» About this exercise: An exact reproduction of the listing, minus the pictures, is the required output.
----------------------------------------
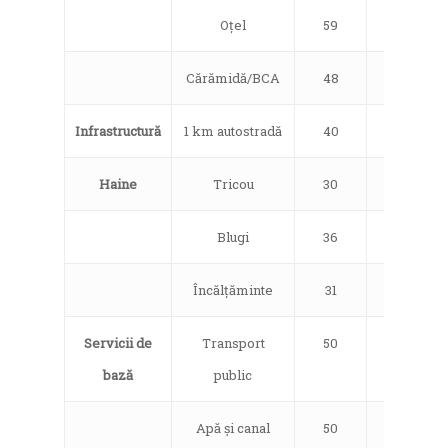
Oțel
59
21
Cărămidă/BCA
48
21
Infrastructură
1 km autostradă
40
21
Haine
Tricou
30
21
Blugi
36
21
Încălțăminte
31
21
Servicii de
Transport
50
21
bază
public
Apă și canal
50
21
----------------------------------------
» Finished task:
Oțel
59
21
Cărămidă/BCA
48
21
Infrastructură
1 km autostradă
40
21
Haine
Tricou
30
21
Blugi
36
21
Încălțăminte
31
21
Servicii de
Transport
50
21
bază
public
Apă și canal
50
21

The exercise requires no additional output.